加えてドラマが「積み木くずし」の様相を呈していたりして、
何が何だか、むむむとちょっと混乱してしまったり。

設定や時間軸の相違がすごく気になって、最初は頁が全く進みませんでしたが、
気持ちを切り替えたら、あとは一気に読めました。
…てか、どう終わるのか、早く知りたかったんだよね。



個人的感想ですが。(いつもですが。
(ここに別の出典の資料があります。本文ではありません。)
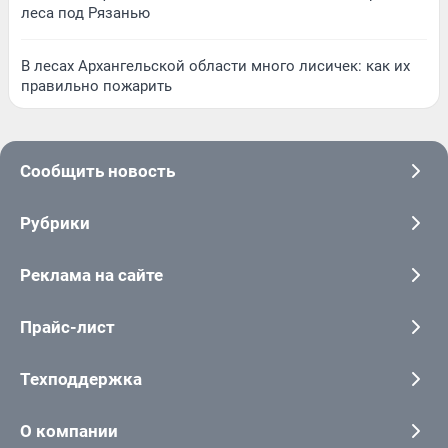
леса под Рязанью
В лесах Архангельской области много лисичек: как их
правильно пожарить
Сообщить новость
Рубрики
Реклама на сайте
Прайс-лист
Техподдержка
О компании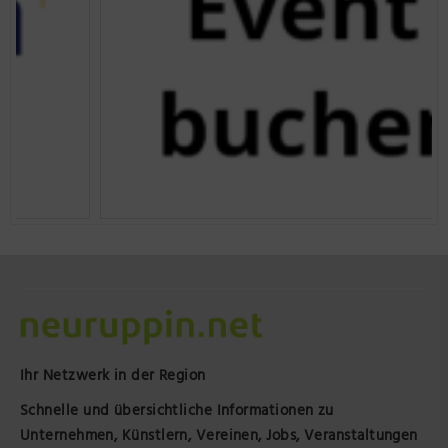
Ihr Netzwerk in der Region
Schnelle und übersichtliche Informationen zu
Unternehmen, Künstlern, Vereinen, Jobs, Veranstaltungen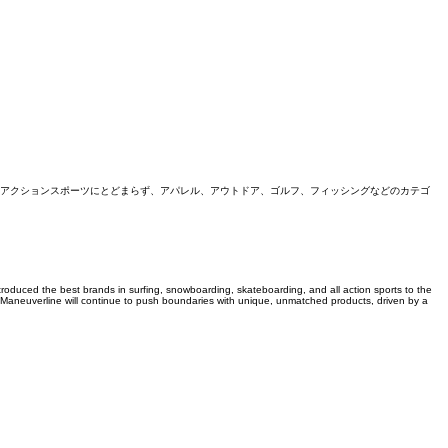
はアクションスポーツにとどまらず、アパレル、アウトドア、ゴルフ、フィッシングなどのカテゴ
ntroduced the best brands in surfing, snowboarding, skateboarding, and all action sports to the
 Maneuverline will continue to push boundaries with unique, unmatched products, driven by a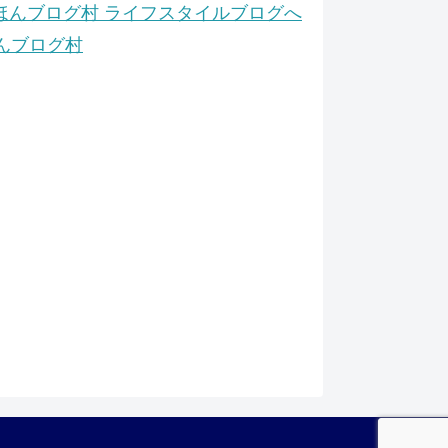
んブログ村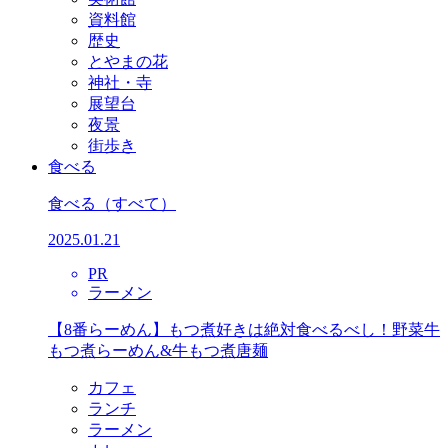
資料館
歴史
とやまの花
神社・寺
展望台
夜景
街歩き
食べる
食べる
（すべて）
2025.01.21
PR
ラーメン
【8番らーめん】もつ煮好きは絶対食べるべし！野菜牛
もつ煮らーめん&牛もつ煮唐麺
カフェ
ランチ
ラーメン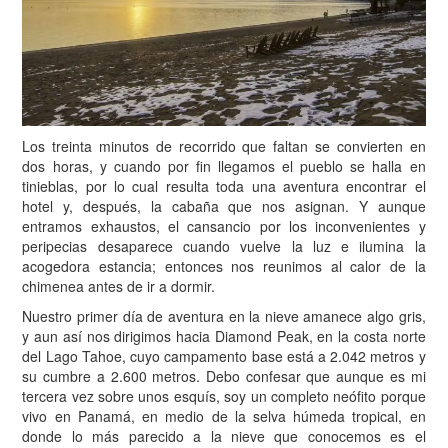
Los treinta minutos de recorrido que faltan se convierten en
dos horas, y cuando por fin llegamos el pueblo se halla en
tinieblas, por lo cual resulta toda una aventura encontrar el
hotel y, después, la cabaña que nos asignan. Y aunque
entramos exhaustos, el cansancio por los inconvenientes y
peripecias desaparece cuando vuelve la luz e ilumina la
acogedora estancia; entonces nos reunimos al calor de la
chimenea antes de ir a dormir.
Nuestro primer día de aventura en la nieve amanece algo gris,
y aun así nos dirigimos hacia Diamond Peak, en la costa norte
del Lago Tahoe, cuyo campamento base está a 2.042 metros y
su cumbre a 2.600 metros. Debo confesar que aunque es mi
tercera vez sobre unos esquís, soy un completo neófito porque
vivo en Panamá, en medio de la selva húmeda tropical, en
donde lo más parecido a la nieve que conocemos es el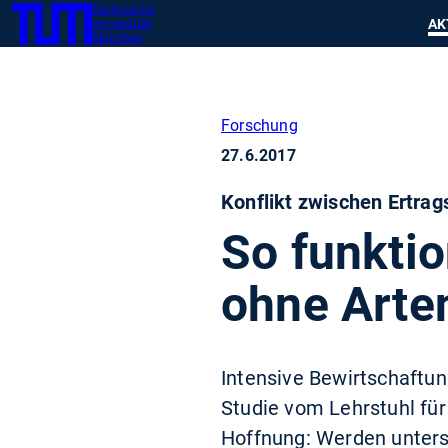
Technische
SKIP
Zeig
AK
Universität
TUM
TO
München
MAIN
CONTENT
Forschung
27.6.2017
Konflikt zwischen Ertrag
So funkti
ohne Art
Intensive Bewirtschaftung
Studie vom Lehrstuhl für
Hoffnung: Werden unters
)

登場人物の中で共感できる人が1人も居ませんでした。
“普通”の人がいないからかな、物語自体もちょっと荒れています。
まとまりがないというか・・・うーん、まあ、そんな感じ。
且つ、この話で主観が語られる登場人物の中に、
殺人事件の直接の当事者が、居ない。

事件の概要は理解できるし、そこそこ話の筋も面白いのだけれど、
上記理由からも、最後まで、いまいち感情移入ができませんでした。

恐らく、舞台が「ひばりが丘」という名の、特殊な高級住宅街ゆえ、
ある意味ファンタジーに近い感覚なのかなと。
更に、そこに存在する人物達に共感も出来ないから、
最後まで、異世界で起こっていることかのように読んでしまったんだと思います。

あたしは、ファンタジーが得意ではなく、
だからかな、あまりピンと来ず。
正直、嫌いな話ではなかったけれど、今まで読んだ湊作品の中では下かな、と思います。




湊かなえさんは、あたしが積極的に読む、数少ない女流作家さんですが、
他にもっと面白い作品はあると思うので、あえて本作をお薦めはしません。
湊作品のドロドロ感があまり得意ではない人には、ある意味読みやすいかも。


ドラマを見てなくて、興味がある方はどうぞ。